Seems like just yesterday that voices were saying that the Dow was going to 5 000. United States President Barack Obama's big rescue plan was too small, and internationally coordinated fiscal stimuli were too uncoordinated to be of any use.
Then Citigroup said it had been profitable for the first two months of the year and hallelulah, the market raced upwards. There have been other, small signs that the worst may be in the past, notably the fact this week that new homes under construction in the United States increased for the first time after seven consecutive months of falling.
Federal Bank chairperson Ben Bernanke, taking an uncharacteristically high profile, has also been saying that the recession will end this year and that the economy will begin to recover in 2010. He cautioned that there would be no recovery without first stabilising the financial system. "We're working on it.

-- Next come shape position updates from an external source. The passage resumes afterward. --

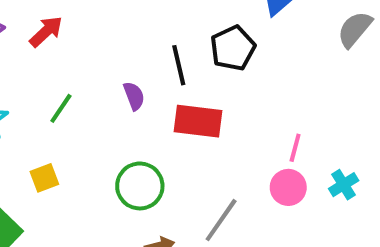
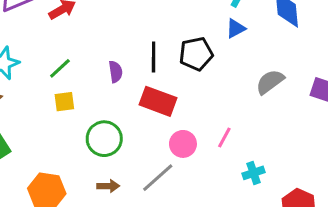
gray semicircle: (355, 29) -> (270, 82), moved
yellow square: (44, 178) -> (64, 102), moved
pink circle: (288, 187) -> (183, 144), moved

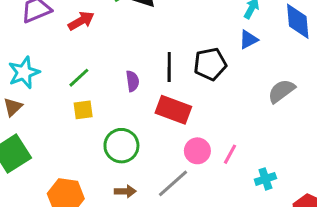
pink line: (224, 137) -> (230, 154), moved

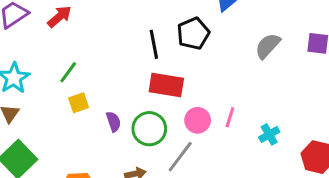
purple semicircle: (132, 81) -> (113, 122), moved
green circle: (121, 146) -> (149, 129), moved

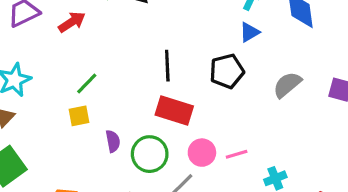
black pentagon: (193, 33) -> (227, 71), moved
green line: (68, 72) -> (87, 83), moved
pink line: (230, 117) -> (237, 154), turned 48

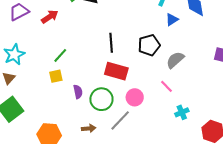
blue triangle: (249, 32) -> (172, 20), moved
gray semicircle: (287, 85) -> (175, 60), moved
pink line: (237, 154) -> (166, 86), moved, turned 64

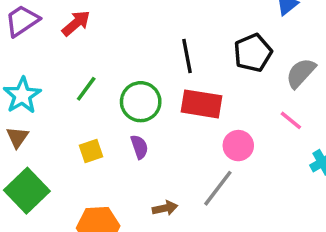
green line: (60, 55) -> (86, 89), moved
yellow square: (56, 76) -> (91, 151), moved
green circle: (101, 99) -> (141, 102), moved

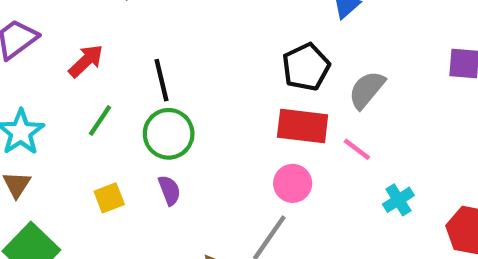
red arrow: (76, 23) -> (86, 61), moved
black line: (187, 56) -> (162, 80), moved
red rectangle: (202, 104) -> (303, 126), moved

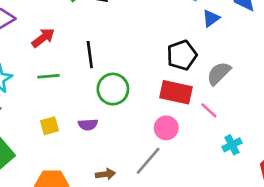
green line: (100, 121) -> (48, 76), turned 45
green circle: (169, 134) -> (113, 89), moved
purple semicircle: (169, 190) -> (88, 125), turned 102

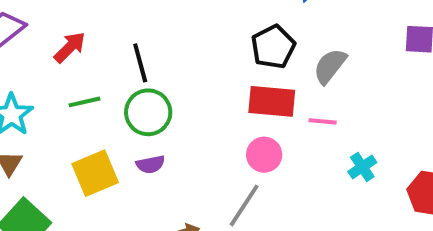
green circle: (113, 89) -> (148, 112), moved
pink line: (209, 110) -> (323, 121), turned -30
yellow square: (49, 126) -> (95, 173), size x1.6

And I do think we will get it stabilised."
But there is no shortage of analysts who say that stabilisation will be achieved only once housing prices in the United States have returned to their pre-bubble, long-term sustainable average.
These analysts point to a study by Yale economist Robert Shiller, which tracks the inflation-adjusted value of US homes back to 1890. The recent housing boom saw prices increase by 83% since 1987. The meltdown has seen these prices fall by more than 25%, but they still need to fall a further 20% to reach the average price, which this market has sustained since the 1950s.
Another way to think about the prospects of recovery is last week's US wealth data. Americans lost a collective $12.7-trillion last year.
"This is the largest decline in US household asset values ever recorded over a 12-month period," says Stanlib's Kevin Lings.
US household assets were still an impressive $65.7-trillion at the end of last year, he says, although he expects losses since then to be about $2-trillion.
Lings says that US household debt amounted to $14.2-trillion at the end of 2008. This is mostly in home mortgages (74% of total) and consumer credit (18%).